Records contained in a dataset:

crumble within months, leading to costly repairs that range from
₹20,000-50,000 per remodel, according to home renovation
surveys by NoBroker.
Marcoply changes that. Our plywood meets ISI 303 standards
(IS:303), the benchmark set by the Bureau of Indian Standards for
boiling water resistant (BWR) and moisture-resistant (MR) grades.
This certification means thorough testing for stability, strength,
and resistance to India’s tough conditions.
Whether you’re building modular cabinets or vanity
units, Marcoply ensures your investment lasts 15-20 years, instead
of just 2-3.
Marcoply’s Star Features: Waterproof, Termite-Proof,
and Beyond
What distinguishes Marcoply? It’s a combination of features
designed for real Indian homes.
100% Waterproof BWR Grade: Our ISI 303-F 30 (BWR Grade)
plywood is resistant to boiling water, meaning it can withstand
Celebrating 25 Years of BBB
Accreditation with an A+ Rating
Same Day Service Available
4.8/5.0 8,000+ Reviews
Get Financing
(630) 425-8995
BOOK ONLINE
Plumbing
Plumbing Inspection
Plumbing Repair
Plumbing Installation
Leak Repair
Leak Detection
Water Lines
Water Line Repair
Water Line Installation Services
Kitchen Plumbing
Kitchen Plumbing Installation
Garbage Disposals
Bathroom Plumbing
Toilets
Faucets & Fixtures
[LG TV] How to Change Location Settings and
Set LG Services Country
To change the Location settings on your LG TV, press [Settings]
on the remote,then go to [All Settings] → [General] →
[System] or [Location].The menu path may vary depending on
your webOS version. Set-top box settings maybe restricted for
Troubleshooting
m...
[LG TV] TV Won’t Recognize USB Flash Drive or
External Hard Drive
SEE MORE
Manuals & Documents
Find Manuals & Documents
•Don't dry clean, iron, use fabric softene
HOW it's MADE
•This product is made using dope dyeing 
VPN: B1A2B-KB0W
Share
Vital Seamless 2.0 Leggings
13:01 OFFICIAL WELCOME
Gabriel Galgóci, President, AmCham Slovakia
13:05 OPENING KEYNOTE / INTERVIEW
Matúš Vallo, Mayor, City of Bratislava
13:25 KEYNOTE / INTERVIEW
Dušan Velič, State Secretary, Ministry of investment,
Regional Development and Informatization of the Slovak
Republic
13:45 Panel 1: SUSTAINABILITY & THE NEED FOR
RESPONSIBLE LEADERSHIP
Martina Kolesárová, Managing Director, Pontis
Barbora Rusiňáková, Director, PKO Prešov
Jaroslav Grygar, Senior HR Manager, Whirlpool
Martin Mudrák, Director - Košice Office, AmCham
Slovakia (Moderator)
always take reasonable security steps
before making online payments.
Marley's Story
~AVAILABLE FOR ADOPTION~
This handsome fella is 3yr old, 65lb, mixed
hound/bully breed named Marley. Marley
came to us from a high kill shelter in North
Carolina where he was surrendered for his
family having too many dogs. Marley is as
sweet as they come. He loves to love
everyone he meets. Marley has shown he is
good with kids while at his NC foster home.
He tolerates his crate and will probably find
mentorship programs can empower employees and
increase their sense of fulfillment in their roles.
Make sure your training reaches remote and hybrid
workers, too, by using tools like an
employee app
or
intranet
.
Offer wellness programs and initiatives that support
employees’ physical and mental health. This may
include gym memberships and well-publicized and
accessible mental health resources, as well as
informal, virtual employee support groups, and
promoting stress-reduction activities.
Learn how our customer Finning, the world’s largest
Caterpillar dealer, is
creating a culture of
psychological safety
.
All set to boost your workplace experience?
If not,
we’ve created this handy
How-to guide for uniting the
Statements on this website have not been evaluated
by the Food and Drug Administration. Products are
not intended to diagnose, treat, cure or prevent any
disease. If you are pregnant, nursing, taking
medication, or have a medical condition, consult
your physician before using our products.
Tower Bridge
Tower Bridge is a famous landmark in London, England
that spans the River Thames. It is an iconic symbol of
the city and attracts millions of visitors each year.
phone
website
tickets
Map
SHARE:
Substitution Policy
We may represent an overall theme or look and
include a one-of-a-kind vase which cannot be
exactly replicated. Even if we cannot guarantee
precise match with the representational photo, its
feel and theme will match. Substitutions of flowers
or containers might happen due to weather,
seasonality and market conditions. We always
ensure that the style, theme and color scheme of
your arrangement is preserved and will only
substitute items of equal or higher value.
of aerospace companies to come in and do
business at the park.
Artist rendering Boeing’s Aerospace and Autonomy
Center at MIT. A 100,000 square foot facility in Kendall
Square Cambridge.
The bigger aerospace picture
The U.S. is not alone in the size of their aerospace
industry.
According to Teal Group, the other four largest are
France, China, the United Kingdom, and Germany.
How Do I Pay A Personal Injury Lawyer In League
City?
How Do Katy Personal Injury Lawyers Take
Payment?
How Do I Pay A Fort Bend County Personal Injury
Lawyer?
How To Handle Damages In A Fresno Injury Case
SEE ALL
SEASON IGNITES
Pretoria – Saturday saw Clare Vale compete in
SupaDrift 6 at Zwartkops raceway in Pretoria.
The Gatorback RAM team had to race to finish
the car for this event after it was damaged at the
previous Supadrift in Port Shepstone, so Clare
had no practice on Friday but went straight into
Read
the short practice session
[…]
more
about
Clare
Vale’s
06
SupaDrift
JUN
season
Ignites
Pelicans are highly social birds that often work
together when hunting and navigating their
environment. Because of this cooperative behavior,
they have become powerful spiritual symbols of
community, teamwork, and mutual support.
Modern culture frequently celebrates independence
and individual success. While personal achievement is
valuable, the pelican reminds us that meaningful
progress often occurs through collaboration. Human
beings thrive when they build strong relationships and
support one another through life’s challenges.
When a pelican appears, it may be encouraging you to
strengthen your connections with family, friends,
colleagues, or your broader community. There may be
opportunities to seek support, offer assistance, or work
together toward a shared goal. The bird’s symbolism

Exercise prompt:
Going through the entries, return every line holding the word "Director".

Answer section:
Martina Kolesárová, Managing Director, Pontis
Barbora Rusiňáková, Director, PKO Prešov
Martin Mudrák, Director - Košice Office, AmCham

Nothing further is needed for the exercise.